BEGIN Records
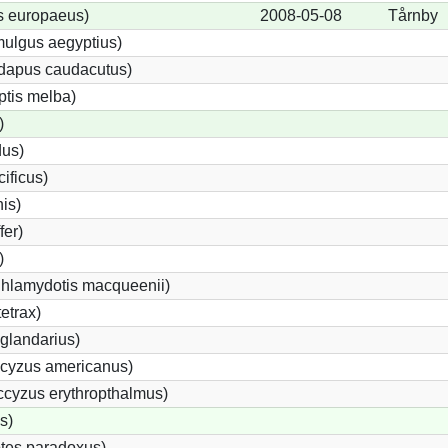
s europaeus)
2008-05-08
Tårnby
ulgus aegyptius)
ndapus caudacutus)
ptis melba)
)
dus)
ificus)
nis)
fer)
)
Chlamydotis macqueenii)
etrax)
glandarius)
cyzus americanus)
cyzus erythropthalmus)
s)
tes paradoxus)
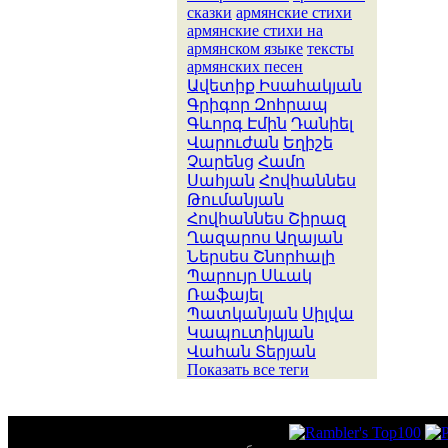
сказки
армянские стихи
армянские стихи на
армянском языке
тексты
армянских песен
Ավետիք Իսահակյան
Գրիգոր Զոհրապ
Գևորգ Էմին
Դանիել
Վարուժան
Եղիշե
Չարենց
Համո
Սահյան
Հովհաննես
Թումանյան
Հովհաննես Շիրազ
Ղազարոս Աղայան
Ներսես Շնորհալի
Պարույր Սևակ
Ռաֆայել
Պատկանյան
Սիլվա
Կապուտիկյան
Վահան Տերյան
Показать все теги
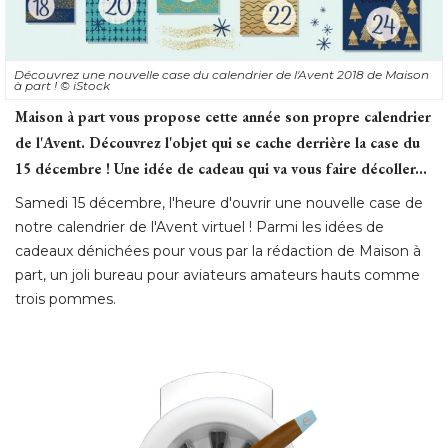
Découvrez une nouvelle case du calendrier de l'Avent 2018 de Maison
à part ! 
© iStock
Maison à part vous propose cette année son propre calendrier
de l'Avent. Découvrez l'objet qui se cache derrière la case du
15 décembre ! Une idée de cadeau qui va vous faire décoller...
Samedi 15 décembre, l'heure d'ouvrir une nouvelle case de
notre calendrier de l'Avent virtuel ! Parmi les idées de
cadeaux dénichées pour vous par la rédaction de Maison à 
part, un joli bureau pour aviateurs amateurs hauts comme
trois pommes. 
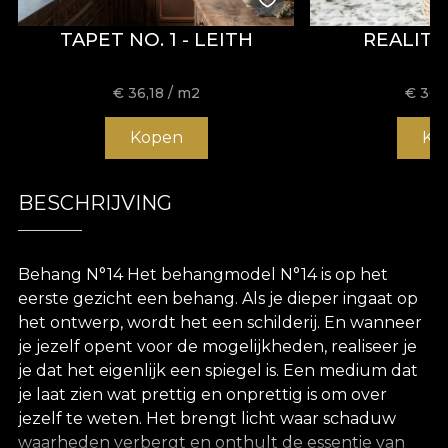
TAPET NO. 1 - LEITH
REALIT
€
36,18
/ m2
€
36,
Kopen
Ko
BESCHRIJVING
Behang N°14 Het behangmodel N°14 is op het
eerste gezicht een behang. Als je dieper ingaat op
het ontwerp, wordt het een schilderij. En wanneer
je jezelf opent voor de mogelijkheden, realiseer je
je dat het eigenlijk een spiegel is. Een medium dat
je laat zien wat prettig en onprettig is om over
jezelf te weten. Het brengt licht waar schaduw
waarheden verbergt en onthult de essentie van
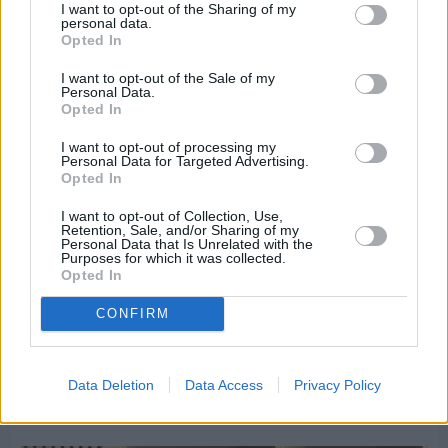
I want to opt-out of the Sharing of my
Ελλάδας–Κύπρου Κ18 ο Δημήτρης Τέλλιος
personal data.
Opted In
I want to opt-out of the Sale of my
Personal Data.
Opted In
I want to opt-out of processing my
Personal Data for Targeted Advertising.
Opted In
I want to opt-out of Collection, Use,
Retention, Sale, and/or Sharing of my
Personal Data that Is Unrelated with the
Purposes for which it was collected.
Opted In
CONFIRM
Πριν 8 ημέρες
Data Deletion
Data Access
Privacy Policy
Εργασίες ασφαλτόστρωσης σε τρεις οδούς του
Βαρβασίου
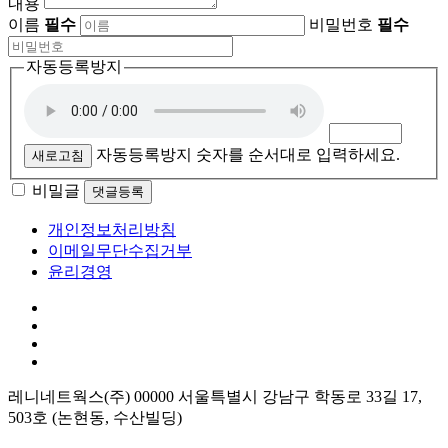
내용
이름
필수
비밀번호
필수
자동등록방지
자동등록방지 숫자를 순서대로 입력하세요.
새로고침
비밀글
댓글등록
개인정보처리방침
이메일무단수집거부
윤리경영
레니네트웍스(주) 00000 서울특별시 강남구 학동로 33길 17,
503호 (논현동, 수산빌딩)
END Records
* _Directions for this task_: Wherever the string "jezelf" shows up in the material, copy the line that holds it.

* _Written solution_:
je jezelf opent voor de mogelijkheden, realiseer je
jezelf te weten. Het brengt licht waar schaduw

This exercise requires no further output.